_Task details_.
For each line below that includes the string "vivienda", show the whole line.

_Study material_.
=-=-=
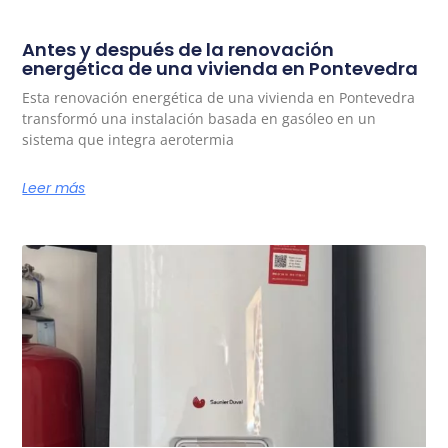
Antes y después de la renovación
energética de una vivienda en Pontevedra
Esta renovación energética de una vivienda en Pontevedra
transformó una instalación basada en gasóleo en un
sistema que integra aerotermia
Leer más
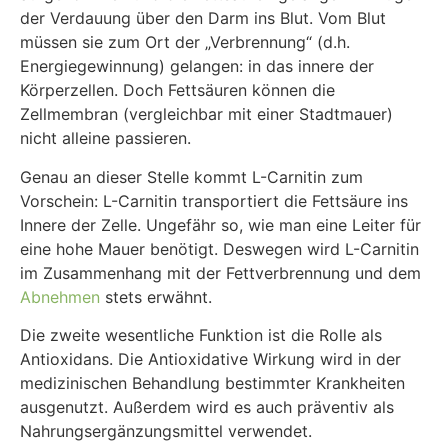
der Verdauung über den Darm ins Blut. Vom Blut
müssen sie zum Ort der „Verbrennung“ (d.h.
Energiegewinnung) gelangen: in das innere der
Körperzellen. Doch Fettsäuren können die
Zellmembran (vergleichbar mit einer Stadtmauer)
nicht alleine passieren.
Genau an dieser Stelle kommt L-Carnitin zum
Vorschein: L-Carnitin transportiert die Fettsäure ins
Innere der Zelle. Ungefähr so, wie man eine Leiter für
eine hohe Mauer benötigt. Deswegen wird L-Carnitin
im Zusammenhang mit der Fettverbrennung und dem
Abnehmen
stets erwähnt.
Die zweite wesentliche Funktion ist die Rolle als
Antioxidans. Die Antioxidative Wirkung wird in der
medizinischen Behandlung bestimmter Krankheiten
ausgenutzt. Außerdem wird es auch präventiv als
Nahrungsergänzungsmittel verwendet.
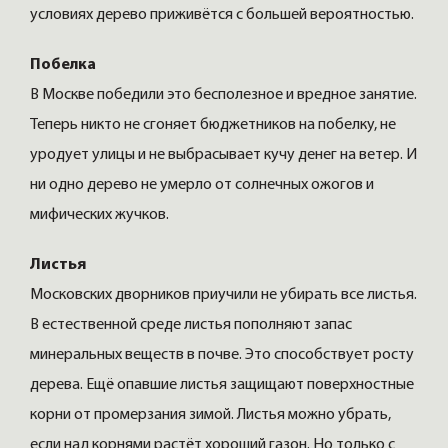
условиях дерево приживётся с большей вероятностью.
Побелка
В Москве победили это бесполезное и вредное занятие.
Теперь никто не сгоняет бюджетников на побелку, не
уродует улицы и не выбрасывает кучу денег на ветер. И
ни одно дерево не умерло от солнечных ожогов и
мифических жучков.
Листья
Московских дворников приучили не убирать все листья.
В естественной среде листья пополняют запас
минеральных веществ в почве. Это способствует росту
дерева. Ещё опавшие листья защищают поверхностные
корни от промерзания зимой. Листья можно убрать,
если над корнями растёт хороший газон. Но только с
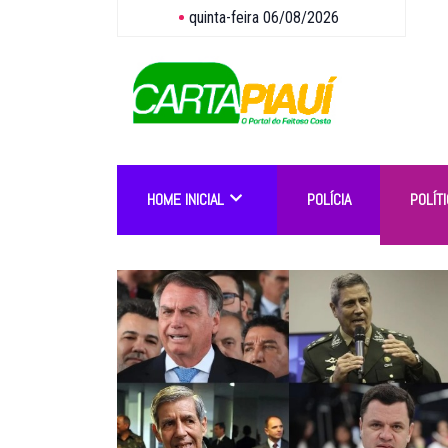
quinta-feira 06/08/2026
HOME INICIAL
POLÍCIA
POLÍTI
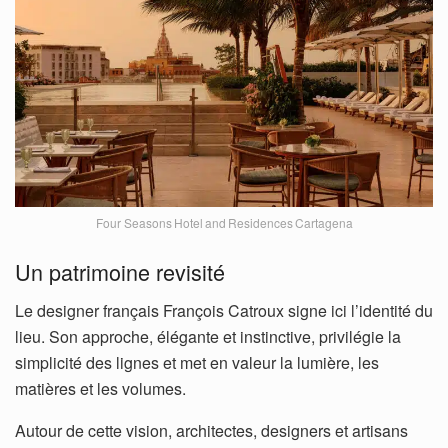
Four Seasons Hotel and Residences Cartagena
Un patrimoine revisité
Le designer français François Catroux signe ici l’identité du
lieu. Son approche, élégante et instinctive, privilégie la
simplicité des lignes et met en valeur la lumière, les
matières et les volumes.
Autour de cette vision, architectes, designers et artisans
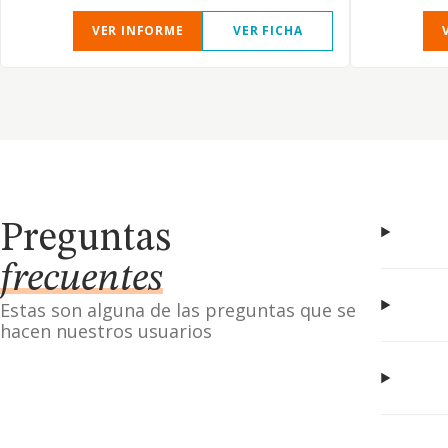
VER INFORME
VER FICHA
Preguntas
frecuentes
Estas son alguna de las preguntas que se
hacen nuestros usuarios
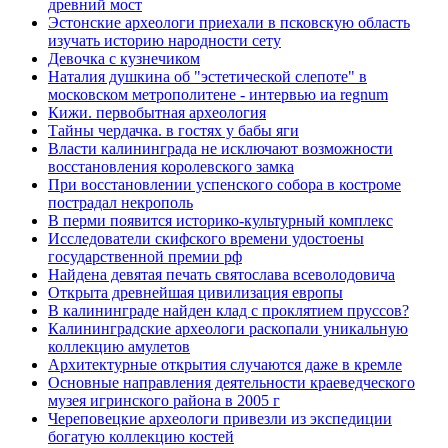
древний мост
Эстонские археологи приехали в псковскую область
изучать историю народности сету
Девочка с кузнечиком
Наталия душкина об "эстетической слепоте" в
московском метрополитене - интервью иа regnum
Кижи. первобытная археология
Тайны чердачка. в гостях у бабы яги
Власти калининграда не исключают возможности
восстановления королевского замка
При восстановлении успенского собора в костроме
пострадал некрополь
В перми появится историко-культурный комплекс
Исследователи скифского времени удостоены
государственной премии рф
Найдена девятая печать святослава всеволодовича
Открыта древнейшая цивилизация европы
В калининграде найден клад с проклятием пруссов?
Калининградские археологи раскопали уникальную
коллекцию амулетов
Архитектурные открытия случаются даже в кремле
Основные направления деятельности краеведческого
музея игринского района в 2005 г
Череповецкие археологи привезли из экспедиции
богатую коллекцию костей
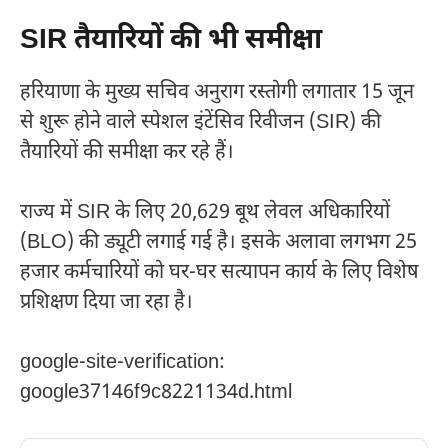
SIR तैयारियों की भी समीक्षा
हरियाणा के मुख्य सचिव अनुराग रस्तोगी लगातार 15 जून
से शुरू होने वाले स्पेशल इंटेंसिव रिवीजन (SIR) की
तैयारियों की समीक्षा कर रहे हैं।
राज्य में SIR के लिए 20,629 बूथ लेवल अधिकारियों
(BLO) की ड्यूटी लगाई गई है। इसके अलावा लगभग 25
हजार कर्मचारियों को घर-घर सत्यापन कार्य के लिए विशेष
प्रशिक्षण दिया जा रहा है।
google-site-verification:
google37146f9c8221134d.html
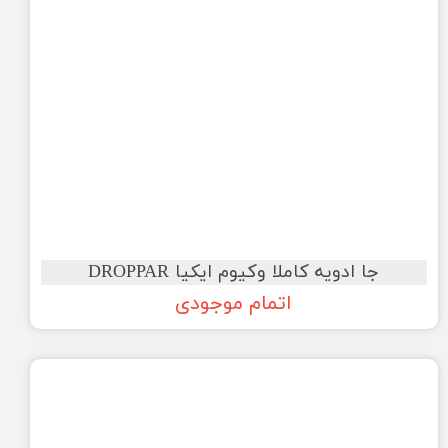
جا ادویه کاملا وکیوم ایکیا DROPPAR
اتمام موجودی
=-=-=
_Exercise response_.
energética de una vivienda en Pontevedra
Esta renovación energética de una vivienda en Pontevedra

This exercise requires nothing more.